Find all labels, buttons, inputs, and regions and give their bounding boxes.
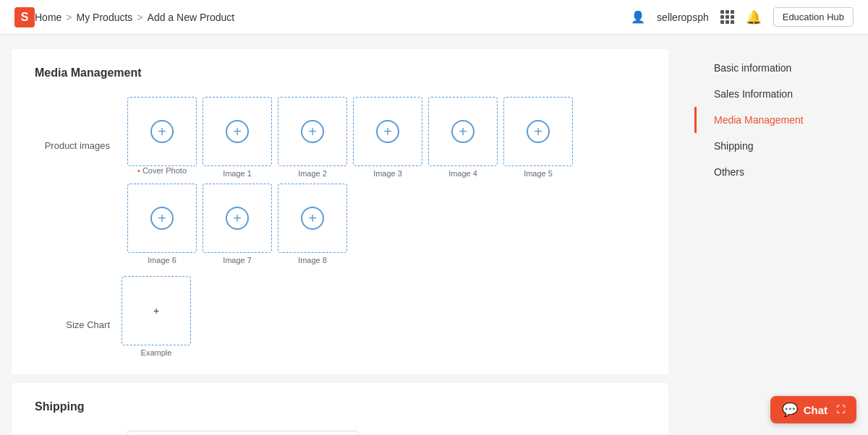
- size-chart-example-label: Example: [141, 348, 172, 357]
- logo: S: [14, 7, 35, 27]
- image-3-plus-icon: +: [376, 120, 399, 143]
- breadcrumb-home[interactable]: Home: [35, 12, 61, 23]
- breadcrumb-current-page: Add a New Product: [148, 12, 235, 23]
- weight-input[interactable]: [127, 431, 359, 435]
- size-chart-row: Size Chart + Example: [35, 276, 645, 357]
- cover-photo-plus-icon: +: [150, 120, 174, 143]
- image-5-upload[interactable]: +: [503, 97, 573, 166]
- image-2-label: Image 2: [298, 169, 327, 178]
- page-wrapper: Media Management Product images + • Cove…: [0, 0, 868, 435]
- nav-item-sales-information[interactable]: Sales Information: [694, 81, 868, 107]
- image-7-upload[interactable]: +: [203, 184, 272, 253]
- image-8-label: Image 8: [298, 256, 327, 264]
- image-4-plus-icon: +: [451, 120, 475, 143]
- product-images-row: Product images + • Cover Photo: [35, 97, 645, 264]
- image-2-plus-icon: +: [301, 120, 324, 143]
- cover-photo-label: • Cover Photo: [137, 166, 187, 175]
- image-8-plus-icon: +: [301, 207, 324, 230]
- media-management-title: Media Management: [35, 66, 645, 79]
- image-5-label: Image 5: [524, 169, 553, 178]
- breadcrumb-my-products[interactable]: My Products: [77, 12, 133, 23]
- apps-grid-icon[interactable]: [720, 10, 734, 24]
- size-chart-plus-icon: +: [153, 305, 159, 316]
- image-5-plus-icon: +: [527, 120, 550, 143]
- breadcrumb: Home > My Products > Add a New Product: [35, 12, 234, 23]
- breadcrumb-separator-1: >: [66, 12, 72, 23]
- username-label: selleropsph: [657, 12, 709, 23]
- cover-photo-upload[interactable]: +: [127, 97, 197, 166]
- chat-button[interactable]: 💬 Chat ⛶: [770, 396, 856, 423]
- breadcrumb-separator-2: >: [137, 12, 142, 23]
- images-row-2: + Image 6 + Image 7: [127, 184, 573, 264]
- image-6-upload[interactable]: +: [127, 184, 197, 253]
- notification-bell-icon[interactable]: 🔔: [746, 9, 762, 25]
- nav-sidebar: Basic information Sales Information Medi…: [694, 49, 868, 191]
- shopee-logo-icon: S: [14, 7, 35, 27]
- size-chart-label: Size Chart: [35, 276, 122, 330]
- header-right: 👤 selleropsph 🔔 Education Hub: [631, 7, 854, 27]
- expand-icon: ⛶: [836, 405, 845, 415]
- header: S Home > My Products > Add a New Product…: [0, 0, 868, 35]
- image-1-label: Image 1: [223, 169, 252, 178]
- image-4-upload[interactable]: +: [428, 97, 498, 166]
- image-7-label: Image 7: [223, 256, 252, 264]
- nav-item-media-management[interactable]: Media Management: [694, 107, 868, 133]
- image-2-upload[interactable]: +: [278, 97, 347, 166]
- images-row-1: + • Cover Photo + Image 1: [127, 97, 573, 178]
- education-hub-button[interactable]: Education Hub: [773, 7, 854, 27]
- main-content: Media Management Product images + • Cove…: [0, 35, 680, 435]
- image-3-label: Image 3: [373, 169, 402, 178]
- image-1-plus-icon: +: [226, 120, 249, 143]
- nav-item-shipping[interactable]: Shipping: [694, 133, 868, 159]
- shipping-section: Shipping * Weight kg: [12, 383, 668, 435]
- image-7-plus-icon: +: [226, 207, 249, 230]
- size-chart-upload[interactable]: +: [122, 276, 191, 345]
- nav-item-others[interactable]: Others: [694, 159, 868, 185]
- image-6-plus-icon: +: [150, 207, 174, 230]
- image-1-upload[interactable]: +: [203, 97, 272, 166]
- weight-row: * Weight kg: [35, 431, 645, 435]
- nav-item-basic-information[interactable]: Basic information: [694, 55, 868, 81]
- media-management-section: Media Management Product images + • Cove…: [12, 49, 668, 374]
- right-sidebar: Basic information Sales Information Medi…: [694, 35, 868, 435]
- product-images-label: Product images: [35, 97, 122, 151]
- shipping-title: Shipping: [35, 400, 645, 413]
- chat-icon: 💬: [782, 402, 798, 418]
- image-8-upload[interactable]: +: [278, 184, 347, 253]
- chat-label: Chat: [804, 404, 827, 416]
- user-icon: 👤: [631, 10, 645, 24]
- image-3-upload[interactable]: +: [353, 97, 422, 166]
- image-4-label: Image 4: [448, 169, 477, 178]
- image-6-label: Image 6: [148, 256, 176, 264]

○ ○ ○ ○

Only the text of the entries belongs in the answer, copied exactly; the pictures stay out.

■ **Reply to the task**
Find all labels, buttons, inputs, and regions and give their bounding boxes.
- size-chart-example-label: Example: [141, 348, 172, 357]
- logo: S: [14, 7, 35, 27]
- image-3-plus-icon: +: [376, 120, 399, 143]
- breadcrumb-home[interactable]: Home: [35, 12, 61, 23]
- breadcrumb-current-page: Add a New Product: [148, 12, 235, 23]
- weight-input[interactable]: [127, 431, 359, 435]
- size-chart-row: Size Chart + Example: [35, 276, 645, 357]
- cover-photo-plus-icon: +: [150, 120, 174, 143]
- image-5-upload[interactable]: +: [503, 97, 573, 166]
- image-2-label: Image 2: [298, 169, 327, 178]
- page-wrapper: Media Management Product images + • Cove…: [0, 0, 868, 435]
- nav-item-sales-information[interactable]: Sales Information: [694, 81, 868, 107]
- image-7-upload[interactable]: +: [203, 184, 272, 253]
- image-8-label: Image 8: [298, 256, 327, 264]
- image-4-plus-icon: +: [451, 120, 475, 143]
- product-images-row: Product images + • Cover Photo: [35, 97, 645, 264]
- image-2-plus-icon: +: [301, 120, 324, 143]
- cover-photo-label: • Cover Photo: [137, 166, 187, 175]
- image-8-plus-icon: +: [301, 207, 324, 230]
- media-management-title: Media Management: [35, 66, 645, 79]
- image-5-label: Image 5: [524, 169, 553, 178]
- breadcrumb-my-products[interactable]: My Products: [77, 12, 133, 23]
- apps-grid-icon[interactable]: [720, 10, 734, 24]
- size-chart-plus-icon: +: [153, 305, 159, 316]
- image-5-plus-icon: +: [527, 120, 550, 143]
- breadcrumb: Home > My Products > Add a New Product: [35, 12, 234, 23]
- breadcrumb-separator-1: >: [66, 12, 72, 23]
- username-label: selleropsph: [657, 12, 709, 23]
- cover-photo-upload[interactable]: +: [127, 97, 197, 166]
- chat-button[interactable]: 💬 Chat ⛶: [770, 396, 856, 423]
- breadcrumb-separator-2: >: [137, 12, 142, 23]
- images-row-2: + Image 6 + Image 7: [127, 184, 573, 264]
- image-6-upload[interactable]: +: [127, 184, 197, 253]
- notification-bell-icon[interactable]: 🔔: [746, 9, 762, 25]
- nav-sidebar: Basic information Sales Information Medi…: [694, 49, 868, 191]
- shopee-logo-icon: S: [14, 7, 35, 27]
- size-chart-label: Size Chart: [35, 276, 122, 330]
- header-right: 👤 selleropsph 🔔 Education Hub: [631, 7, 854, 27]
- expand-icon: ⛶: [836, 405, 845, 415]
- header: S Home > My Products > Add a New Product…: [0, 0, 868, 35]
- image-1-label: Image 1: [223, 169, 252, 178]
- image-4-upload[interactable]: +: [428, 97, 498, 166]
- image-7-label: Image 7: [223, 256, 252, 264]
- nav-item-media-management[interactable]: Media Management: [694, 107, 868, 133]
- image-2-upload[interactable]: +: [278, 97, 347, 166]
- images-row-1: + • Cover Photo + Image 1: [127, 97, 573, 178]
- education-hub-button[interactable]: Education Hub: [773, 7, 854, 27]
- main-content: Media Management Product images + • Cove…: [0, 35, 680, 435]
- image-3-label: Image 3: [373, 169, 402, 178]
- image-1-plus-icon: +: [226, 120, 249, 143]
- nav-item-shipping[interactable]: Shipping: [694, 133, 868, 159]
- shipping-section: Shipping * Weight kg: [12, 383, 668, 435]
- image-7-plus-icon: +: [226, 207, 249, 230]
- size-chart-upload[interactable]: +: [122, 276, 191, 345]
- nav-item-others[interactable]: Others: [694, 159, 868, 185]
- image-6-plus-icon: +: [150, 207, 174, 230]
- image-1-upload[interactable]: +: [203, 97, 272, 166]
- weight-row: * Weight kg: [35, 431, 645, 435]
- nav-item-basic-information[interactable]: Basic information: [694, 55, 868, 81]
- media-management-section: Media Management Product images + • Cove…: [12, 49, 668, 374]
- right-sidebar: Basic information Sales Information Medi…: [694, 35, 868, 435]
- product-images-label: Product images: [35, 97, 122, 151]
- shipping-title: Shipping: [35, 400, 645, 413]
- chat-icon: 💬: [782, 402, 798, 418]
- image-8-upload[interactable]: +: [278, 184, 347, 253]
- chat-label: Chat: [804, 404, 827, 416]
- user-icon: 👤: [631, 10, 645, 24]
- image-3-upload[interactable]: +: [353, 97, 422, 166]
- image-4-label: Image 4: [448, 169, 477, 178]
- image-6-label: Image 6: [148, 256, 176, 264]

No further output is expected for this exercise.